(Extracted page text data)
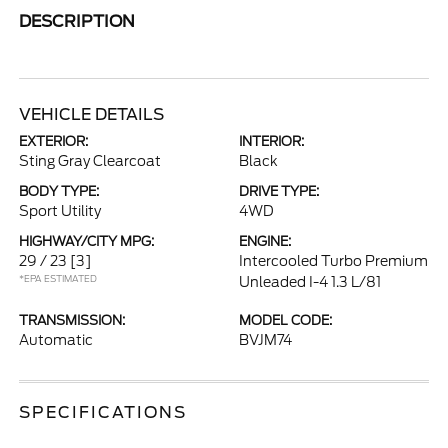
DESCRIPTION
VEHICLE DETAILS
EXTERIOR:
INTERIOR:
Sting Gray Clearcoat
Black
BODY TYPE:
DRIVE TYPE:
Sport Utility
4WD
HIGHWAY/CITY MPG:
ENGINE:
29 / 23
[3]
Intercooled Turbo Premium
*EPA ESTIMATED
Unleaded I-4 1.3 L/81
TRANSMISSION:
MODEL CODE:
Automatic
BVJM74
SPECIFICATIONS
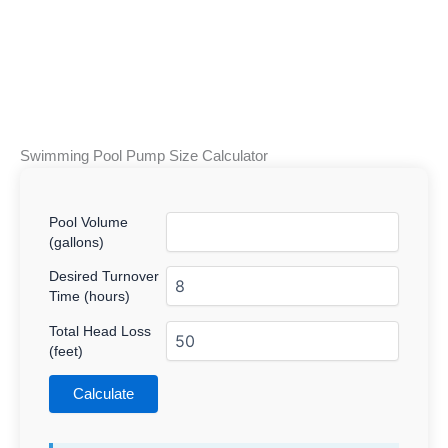
Swimming Pool Pump Size Calculator
Pool Volume
(gallons)
Desired Turnover
Time (hours)
Total Head Loss
(feet)
Calculate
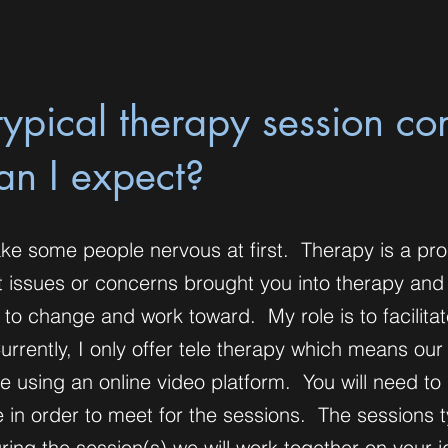
ypical therapy session con
an I expect?
ke some people nervous at first. Therapy is a pr
t issues or concerns brought you into therapy and
 to change and work toward. My role is to facilita
rrently, I only offer tele therapy which means our
ace using an online video platform. You will need to
in order to meet for the sessions. The sessions t
ring the session(s) we will work together on your i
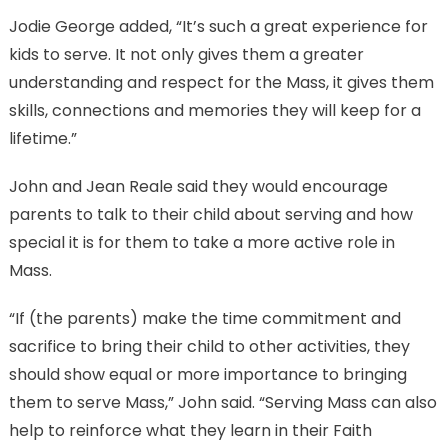
Jodie George added, “It’s such a great experience for
kids to serve. It not only gives them a greater
understanding and respect for the Mass, it gives them
skills, connections and memories they will keep for a
lifetime.”
John and Jean Reale said they would encourage
parents to talk to their child about serving and how
special it is for them to take a more active role in
Mass.
“If (the parents) make the time commitment and
sacrifice to bring their child to other activities, they
should show equal or more importance to bringing
them to serve Mass,” John said. “Serving Mass can also
help to reinforce what they learn in their Faith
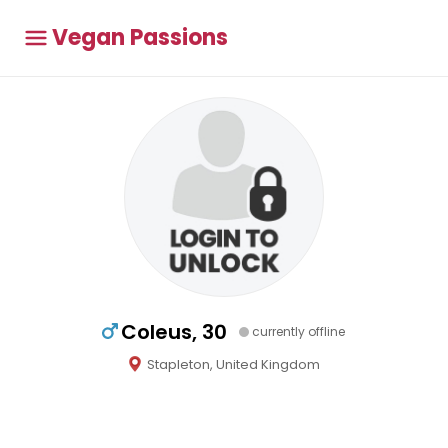
Vegan Passions
Coleus, 30
currently offline
Stapleton, United Kingdom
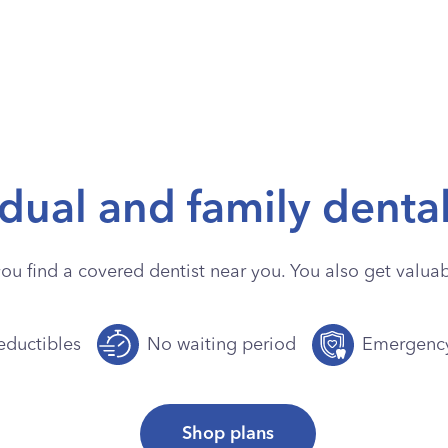
idual and family denta
you find a covered dentist near you. You also get valuabl
ductibles
No waiting period
Emergenc
Shop plans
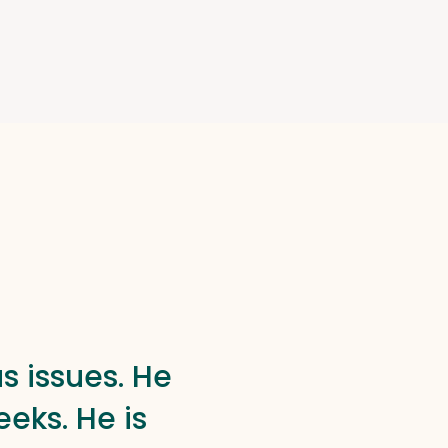
s issues. He
eks. He is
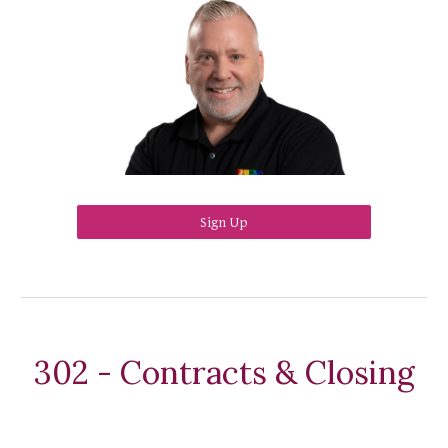
Sign Up
302 - Contracts & Closing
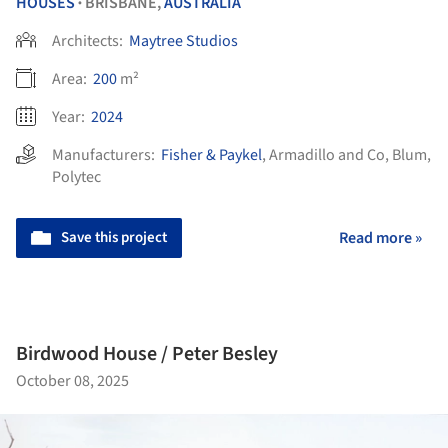
HOUSES
BRISBANE,
AUSTRALIA
•
Architects:
Maytree Studios
Area:
200
m²
Year:
2024
Manufacturers:
Fisher & Paykel
,
Armadillo and Co
,
Blum
,
Polytec
Save this project
Read more »
Birdwood House / Peter Besley
October 08, 2025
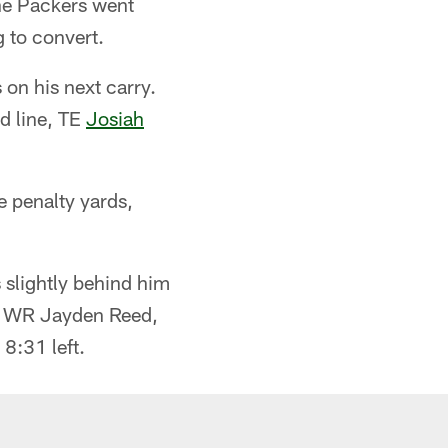
The Packers went
 to convert.
 on his next carry.
d line, TE
Josiah
e penalty yards,
slightly behind him
kie WR Jayden Reed,
8:31 left.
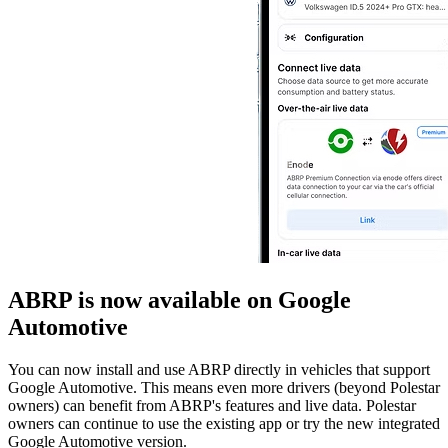
ABRP is now available on Google
Automotive
You can now install and use ABRP directly in vehicles that support
Google Automotive. This means even more drivers (beyond Polestar
owners) can benefit from ABRP's features and live data. Polestar
owners can continue to use the existing app or try the new integrated
Google Automotive version.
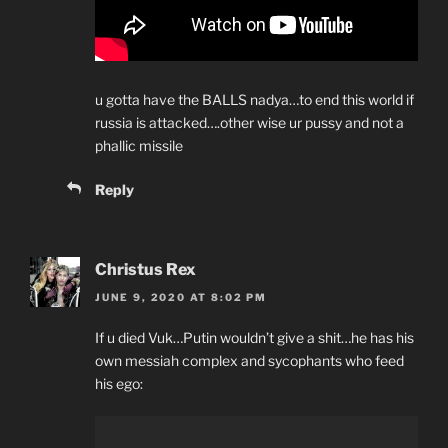
u gotta have the BALLS nadya…to end this world if
russia is attacked….other wise ur pussy and not a
phallic missile
Reply
Christus Rex
JUNE 9, 2020 AT 8:02 PM
If u died Vuk…Putin wouldn’t give a shit…he has his
own messiah complex and sycophants who feed
his ego:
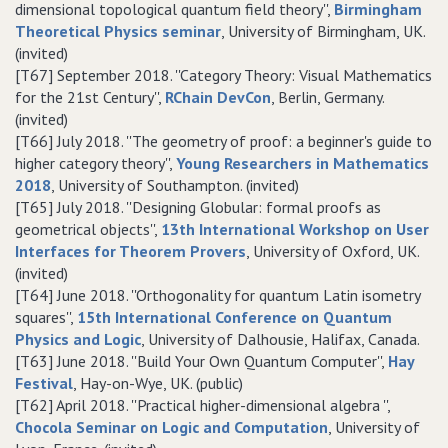
dimensional topological quantum field theory'',
Birmingham
Theoretical Physics seminar
, University of Birmingham, UK.
(invited)
[T67] September 2018. ''Category Theory: Visual Mathematics
for the 21st Century'',
RChain DevCon
, Berlin, Germany.
(invited)
[T66] July 2018. ''The geometry of proof: a beginner's guide to
higher category theory'',
Young Researchers in Mathematics
2018
, University of Southampton. (invited)
[T65] July 2018. ''Designing Globular: formal proofs as
geometrical objects'',
13th International Workshop on User
Interfaces for Theorem Provers
, University of Oxford, UK.
(invited)
[T64] June 2018. ''Orthogonality for quantum Latin isometry
squares'',
15th International Conference on Quantum
Physics and Logic
, University of Dalhousie, Halifax, Canada.
[T63] June 2018. ''Build Your Own Quantum Computer'',
Hay
Festival
, Hay-on-Wye, UK. (public)
[T62] April 2018. ''Practical higher-dimensional algebra '',
Chocola Seminar on Logic and Computation
, University of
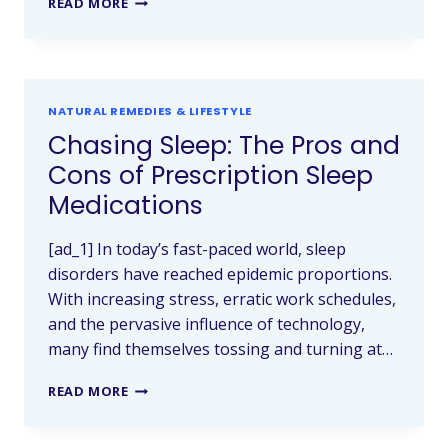
READ MORE
NATURAL REMEDIES & LIFESTYLE
Chasing Sleep: The Pros and
Cons of Prescription Sleep
Medications
[ad_1] In today’s fast-paced world, sleep
disorders have reached epidemic proportions.
With increasing stress, erratic work schedules,
and the pervasive influence of technology,
many find themselves tossing and turning at…
READ MORE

→ **EXERCISE REQUIREMENTS**:
Leave out the pictures, and write out exactly the lines from the line containing "Interfaces for Theorem Provers" through the end of the records above.

→ **ANSWER TO THIS TASK**:
Interfaces for Theorem Provers
, University of Oxford, UK.
(invited)
[T64] June 2018. ''Orthogonality for quantum Latin isometry
squares'',
15th International Conference on Quantum
Physics and Logic
, University of Dalhousie, Halifax, Canada.
[T63] June 2018. ''Build Your Own Quantum Computer'',
Hay
Festival
, Hay-on-Wye, UK. (public)
[T62] April 2018. ''Practical higher-dimensional algebra '',
Chocola Seminar on Logic and Computation
, University of
READ MORE
NATURAL REMEDIES & LIFESTYLE
Chasing Sleep: The Pros and
Cons of Prescription Sleep
Medications
[ad_1] In today’s fast-paced world, sleep
disorders have reached epidemic proportions.
With increasing stress, erratic work schedules,
and the pervasive influence of technology,
many find themselves tossing and turning at…
READ MORE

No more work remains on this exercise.